IT’S MORE THAN JUST A TIE FOR MOELLERS FROM ILLINOIS

by | Nov 21, 2008 | Detroit Free Press | 0 comments

CHAMPAIGN, Ill. — There were four seconds left; the score was tied and Andy Moeller, blood smeared across his uniform, was rocking back and forth on his feet, just trying to time his leap.

A piece. That’s all he wanted. Just a piece of the football. He knew this field goal try by Illinois would be the last play of the game.

A piece. Just a piece.

The crowd of 76,000 sucked in its breath. Everything was riding on the kick. For Illinois. For Michigan. And for Andy Moeller and his father, Gary — the Wolverines’ defensive coordinator — who had ties to both.

Six years ago, the elder Moeller had been head coach at Illinois. He was fired. It was nasty. Under normal circumstances, the loss of a father’s job is tough for a family to handle. In a fishbowl like Champaign — where Illini football is akin to a religious rite on Saturdays — it was much more difficult.

“I was a sophomore in high school,” Andy would say later. “It was such a big deal here. I don’t agree with how much of a big deal they made (of his father’s firing). It was tough. It was real tough. . . . I don’t like Illinois. No, I don’t like Illinois at all.

“. . . But me and my father are Michigan people now.”
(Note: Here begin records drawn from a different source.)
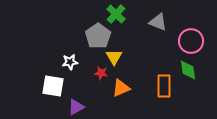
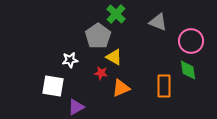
yellow triangle: rotated 30 degrees counterclockwise
white star: moved 2 px up
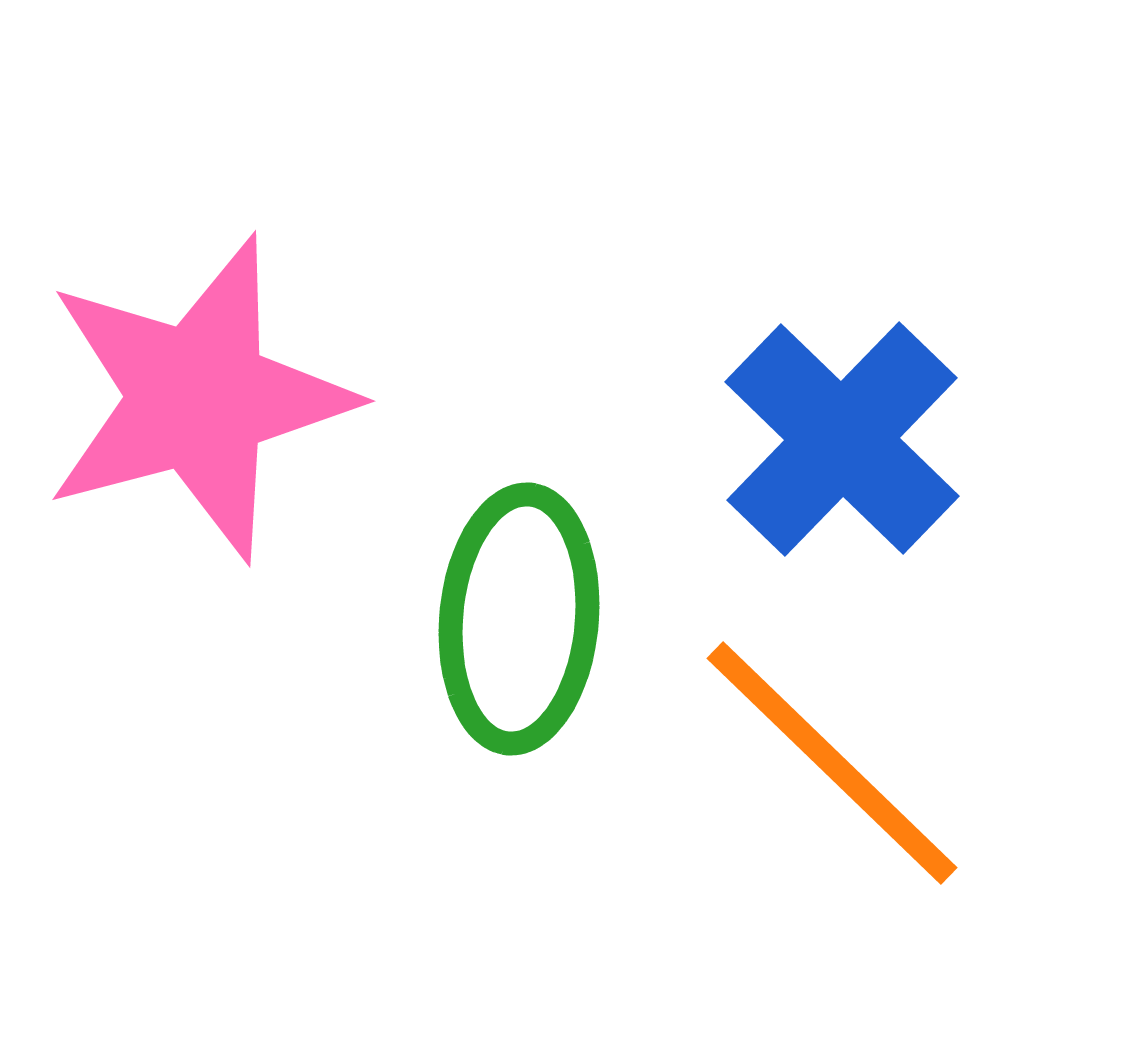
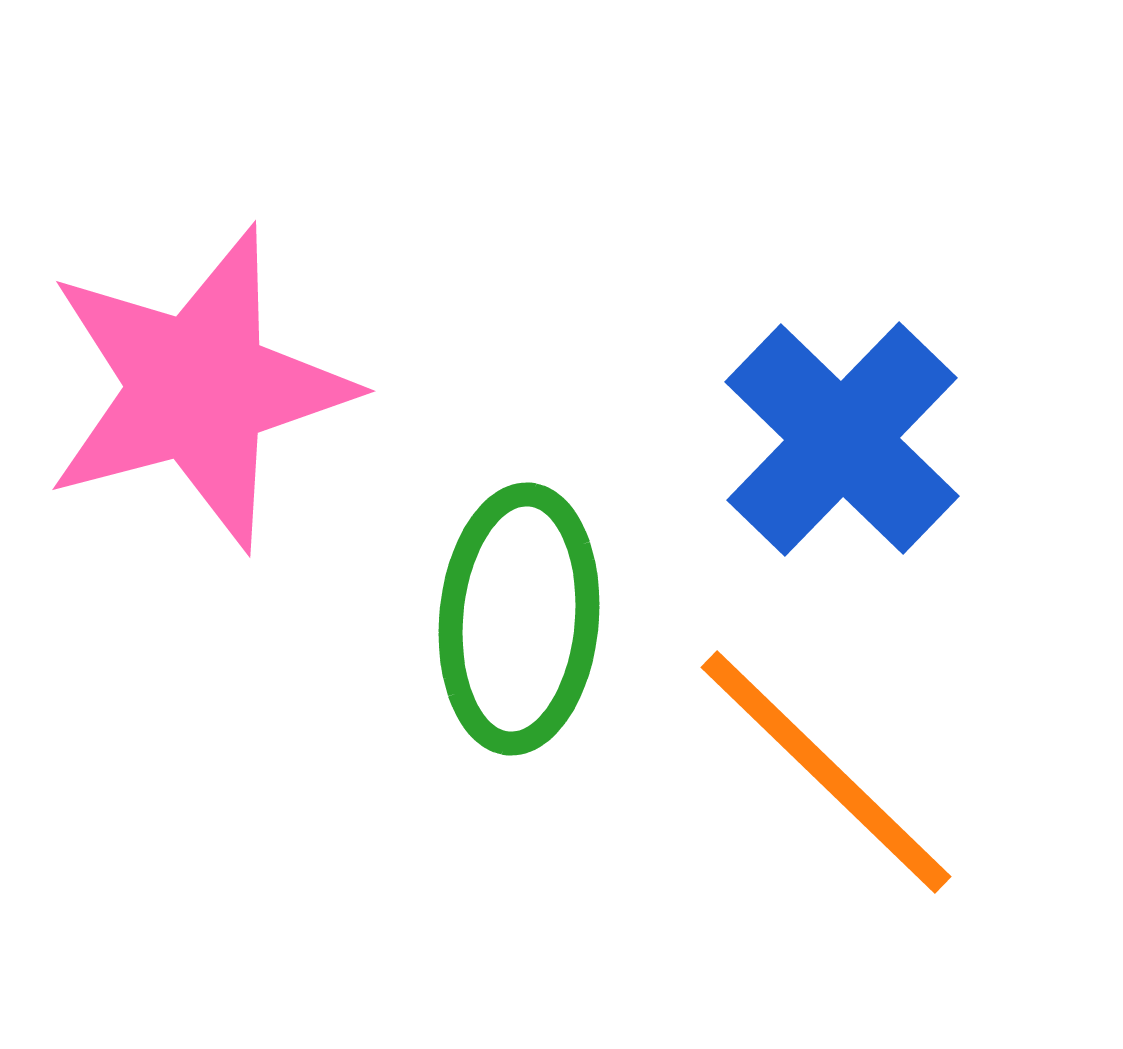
pink star: moved 10 px up
orange line: moved 6 px left, 9 px down
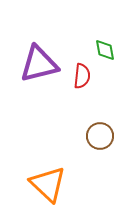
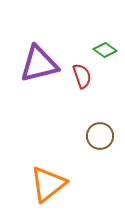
green diamond: rotated 45 degrees counterclockwise
red semicircle: rotated 25 degrees counterclockwise
orange triangle: rotated 39 degrees clockwise
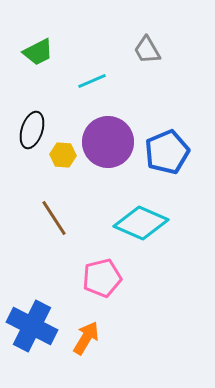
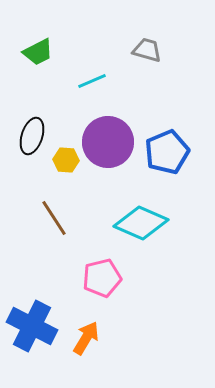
gray trapezoid: rotated 136 degrees clockwise
black ellipse: moved 6 px down
yellow hexagon: moved 3 px right, 5 px down
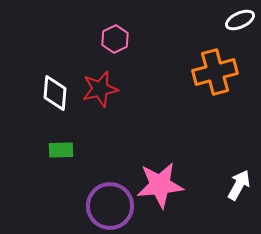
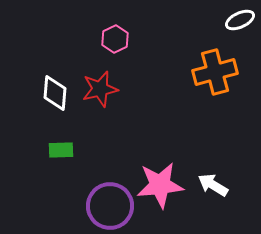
white arrow: moved 26 px left; rotated 88 degrees counterclockwise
And they were both locked intently on that final snap, the last chance for the Wolverines defense to salvage a win from this football game. How fitting that it came down to the defense. How fitting that the ties that bind were being tested at the moment of truth. Time to get psyched

Michigan called a time-out. Make the kicker think about it. The defense regrouped around coach Moeller, who reviewed the best ways to get in for a block. His son listened. Just like any other player.

On the sidelines the Moellers don’t talk much, at least not any more than any other inside linebacker would talk to his defensive coach. But both knew what this game meant.

“Andy was jacked up for this game,” his father would say later. “There was something special about it, no question. We didn’t talk about it too much, but we knew.”

A father fights for his son dozens of times over a normal lifetime — defends him, supports him, helps him. How many chances come to do it in reverse?

Here was one.

The defensive unit trotted back on the field. Again the crowd was whooped into a frenzy. It was only a 37-yard field goal. If it was good, Illinois would win 6-3.

All game long, Michigan’s defense had been nothing short of spectacular. It simply did not let Illinois in close. The defense played as if the area inside the 20-yard line was mined. It’s nothing new. U-M’s played that way all season, having allowed but two touchdowns in its first seven games.

Now here it was against a team that was averaging nearly 27 points a game
— a team that boasted a spectacular quarterback named Jack Trudeau, who was breaking all sorts of passing records.

And all game long, Andy Moeller had been in on the tackles. He led the team
— more tackles than anyone. If they came up the middle, he was there. Tackle. If Trudeau dumped a pass over the middle, he was there. Another tackle. On Illinois’ last drive alone, Moeller made four stops.

Now, the last play of the game. Saving the day

The ball was snapped. Moeller came charging in, lept high, straining every fiber in his body to get even an extra quarter inch of height, anything that would deliver the delicious feel of ball against his fingers.

He didn’t get it.

But someone else did.

Dieter Heren, a senior defensive back, tipped the kick. It floated softly towards the uprights, and then, almost unbelievably, hit the crossbar and plunked back towards the field.

No good.

The Michigan players broke into a celebration. Sure, a tie isn’t anything to celebrate — unless you were expecting a loss.

“You take a vote and 99 percent of the people will say you’re gonna lose a game like that,” said Andy Moeller. “But we never give up. We just believe we’re going to win — we’re going to stop them.”

They did. And, if it gets recorded in the history books as merely a tie, in the Moeller family scrapbook it will go down as something more. Father and son remember leaving here in 1979. They remember the newspaper articles, the snide comments, the way Andy had to transfer high schools after his sophomore year.

“It was extra incentive,” Andy said. “You try not to make too much out of it. But you can’t help but think about it.”

And they’ll think about how the defense — designed by the father, executed by the son — helped pull a tie out of a defeat. It was bittersweet. But it felt OK.